(Data records begins)

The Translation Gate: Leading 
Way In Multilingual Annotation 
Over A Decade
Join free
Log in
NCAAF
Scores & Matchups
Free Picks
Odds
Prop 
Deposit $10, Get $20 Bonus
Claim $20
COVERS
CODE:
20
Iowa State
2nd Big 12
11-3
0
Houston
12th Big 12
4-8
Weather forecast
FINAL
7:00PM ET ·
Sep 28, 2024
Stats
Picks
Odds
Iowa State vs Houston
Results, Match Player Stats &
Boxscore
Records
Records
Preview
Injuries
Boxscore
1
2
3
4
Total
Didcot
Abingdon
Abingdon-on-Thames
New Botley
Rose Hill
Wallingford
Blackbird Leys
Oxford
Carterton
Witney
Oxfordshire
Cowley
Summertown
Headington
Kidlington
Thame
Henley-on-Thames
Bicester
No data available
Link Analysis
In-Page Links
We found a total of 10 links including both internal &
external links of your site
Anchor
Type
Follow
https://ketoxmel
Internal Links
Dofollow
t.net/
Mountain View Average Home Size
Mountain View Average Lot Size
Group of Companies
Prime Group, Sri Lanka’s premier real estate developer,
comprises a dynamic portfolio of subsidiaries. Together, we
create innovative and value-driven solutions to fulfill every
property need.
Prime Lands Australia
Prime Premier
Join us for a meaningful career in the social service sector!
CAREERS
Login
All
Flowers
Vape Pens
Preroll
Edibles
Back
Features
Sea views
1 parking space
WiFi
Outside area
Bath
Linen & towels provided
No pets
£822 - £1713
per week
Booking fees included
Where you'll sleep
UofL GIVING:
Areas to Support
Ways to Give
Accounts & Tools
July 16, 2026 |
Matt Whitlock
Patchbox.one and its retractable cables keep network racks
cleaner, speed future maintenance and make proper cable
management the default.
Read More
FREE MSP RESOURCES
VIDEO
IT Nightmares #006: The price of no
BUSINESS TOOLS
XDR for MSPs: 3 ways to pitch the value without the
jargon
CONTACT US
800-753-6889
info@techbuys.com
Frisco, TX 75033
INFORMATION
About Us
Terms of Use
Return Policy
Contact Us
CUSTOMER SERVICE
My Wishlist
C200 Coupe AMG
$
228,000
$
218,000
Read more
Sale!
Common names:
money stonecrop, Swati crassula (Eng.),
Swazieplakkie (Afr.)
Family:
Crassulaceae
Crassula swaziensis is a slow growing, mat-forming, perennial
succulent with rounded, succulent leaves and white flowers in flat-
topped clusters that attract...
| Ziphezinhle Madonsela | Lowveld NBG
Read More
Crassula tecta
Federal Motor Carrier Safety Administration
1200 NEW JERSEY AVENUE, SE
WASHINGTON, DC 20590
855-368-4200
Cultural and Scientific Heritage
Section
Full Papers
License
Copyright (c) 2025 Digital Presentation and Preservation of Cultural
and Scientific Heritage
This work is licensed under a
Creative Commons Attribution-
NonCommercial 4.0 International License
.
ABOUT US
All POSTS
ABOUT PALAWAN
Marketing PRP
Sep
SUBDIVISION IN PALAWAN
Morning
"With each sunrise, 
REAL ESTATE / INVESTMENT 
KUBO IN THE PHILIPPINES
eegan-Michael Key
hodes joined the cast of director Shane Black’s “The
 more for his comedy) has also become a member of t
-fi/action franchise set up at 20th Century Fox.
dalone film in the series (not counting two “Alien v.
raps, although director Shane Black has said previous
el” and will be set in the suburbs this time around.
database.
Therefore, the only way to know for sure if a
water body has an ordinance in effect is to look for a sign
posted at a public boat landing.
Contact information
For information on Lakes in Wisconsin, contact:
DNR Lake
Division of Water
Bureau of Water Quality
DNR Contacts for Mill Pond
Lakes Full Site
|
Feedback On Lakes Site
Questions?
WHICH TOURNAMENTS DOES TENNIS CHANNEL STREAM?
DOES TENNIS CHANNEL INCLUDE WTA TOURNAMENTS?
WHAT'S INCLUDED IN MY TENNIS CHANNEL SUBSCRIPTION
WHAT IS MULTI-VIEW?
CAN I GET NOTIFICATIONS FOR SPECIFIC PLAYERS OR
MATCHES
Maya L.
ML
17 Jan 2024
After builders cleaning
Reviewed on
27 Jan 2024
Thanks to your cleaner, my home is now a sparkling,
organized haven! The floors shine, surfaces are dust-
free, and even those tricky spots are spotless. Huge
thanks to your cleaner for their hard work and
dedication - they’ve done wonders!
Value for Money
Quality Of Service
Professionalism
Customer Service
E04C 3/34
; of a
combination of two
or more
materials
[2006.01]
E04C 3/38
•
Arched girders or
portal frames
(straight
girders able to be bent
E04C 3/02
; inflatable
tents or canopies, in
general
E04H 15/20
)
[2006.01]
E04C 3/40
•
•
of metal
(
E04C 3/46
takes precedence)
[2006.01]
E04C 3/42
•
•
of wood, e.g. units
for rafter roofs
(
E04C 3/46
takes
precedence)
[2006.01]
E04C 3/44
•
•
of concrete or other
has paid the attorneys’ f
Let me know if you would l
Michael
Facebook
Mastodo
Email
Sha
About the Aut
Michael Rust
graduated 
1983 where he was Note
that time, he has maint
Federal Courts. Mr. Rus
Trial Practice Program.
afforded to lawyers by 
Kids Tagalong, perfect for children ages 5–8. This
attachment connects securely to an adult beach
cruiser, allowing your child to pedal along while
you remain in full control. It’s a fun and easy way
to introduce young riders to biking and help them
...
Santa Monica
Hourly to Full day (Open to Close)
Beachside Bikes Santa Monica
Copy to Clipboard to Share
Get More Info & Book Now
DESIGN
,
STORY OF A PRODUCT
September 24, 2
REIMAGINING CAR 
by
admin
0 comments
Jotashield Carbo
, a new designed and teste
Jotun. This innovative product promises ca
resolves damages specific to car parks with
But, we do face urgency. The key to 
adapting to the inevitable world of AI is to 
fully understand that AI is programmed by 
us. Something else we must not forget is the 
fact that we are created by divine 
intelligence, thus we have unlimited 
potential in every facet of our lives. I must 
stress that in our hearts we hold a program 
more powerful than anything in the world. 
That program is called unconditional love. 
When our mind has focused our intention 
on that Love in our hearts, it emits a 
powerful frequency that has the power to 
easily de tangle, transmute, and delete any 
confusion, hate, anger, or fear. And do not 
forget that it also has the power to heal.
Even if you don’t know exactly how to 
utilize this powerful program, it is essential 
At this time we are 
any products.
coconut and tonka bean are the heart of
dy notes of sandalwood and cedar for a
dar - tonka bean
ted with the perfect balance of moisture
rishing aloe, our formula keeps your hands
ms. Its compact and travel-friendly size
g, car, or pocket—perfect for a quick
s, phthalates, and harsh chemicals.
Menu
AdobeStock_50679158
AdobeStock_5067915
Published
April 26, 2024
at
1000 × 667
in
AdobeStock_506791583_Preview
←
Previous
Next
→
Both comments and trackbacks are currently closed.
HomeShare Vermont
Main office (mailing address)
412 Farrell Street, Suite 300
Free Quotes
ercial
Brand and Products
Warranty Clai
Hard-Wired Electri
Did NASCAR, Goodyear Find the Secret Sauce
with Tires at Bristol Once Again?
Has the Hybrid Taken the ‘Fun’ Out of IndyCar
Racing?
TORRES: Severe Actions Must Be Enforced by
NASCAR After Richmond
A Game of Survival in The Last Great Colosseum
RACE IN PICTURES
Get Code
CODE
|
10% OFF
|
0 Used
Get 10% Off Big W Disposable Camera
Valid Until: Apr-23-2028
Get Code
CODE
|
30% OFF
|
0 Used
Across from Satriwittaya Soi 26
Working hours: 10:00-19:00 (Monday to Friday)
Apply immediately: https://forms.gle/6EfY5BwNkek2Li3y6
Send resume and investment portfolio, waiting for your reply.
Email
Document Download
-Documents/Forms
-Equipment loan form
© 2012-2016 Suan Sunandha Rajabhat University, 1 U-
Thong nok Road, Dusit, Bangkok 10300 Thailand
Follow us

(Data records ends)

* _Brief_: Return exactly the lines above from the line that has "Hourly to Full day (Open to Close)" through the line that has "Jotun. This innovative product promises ca", inclusive, and nothing else.

* _Task result_:
Hourly to Full day (Open to Close)
Beachside Bikes Santa Monica
Copy to Clipboard to Share
Get More Info & Book Now
DESIGN
,
STORY OF A PRODUCT
September 24, 2
REIMAGINING CAR 
by
admin
0 comments
Jotashield Carbo
, a new designed and teste
Jotun. This innovative product promises ca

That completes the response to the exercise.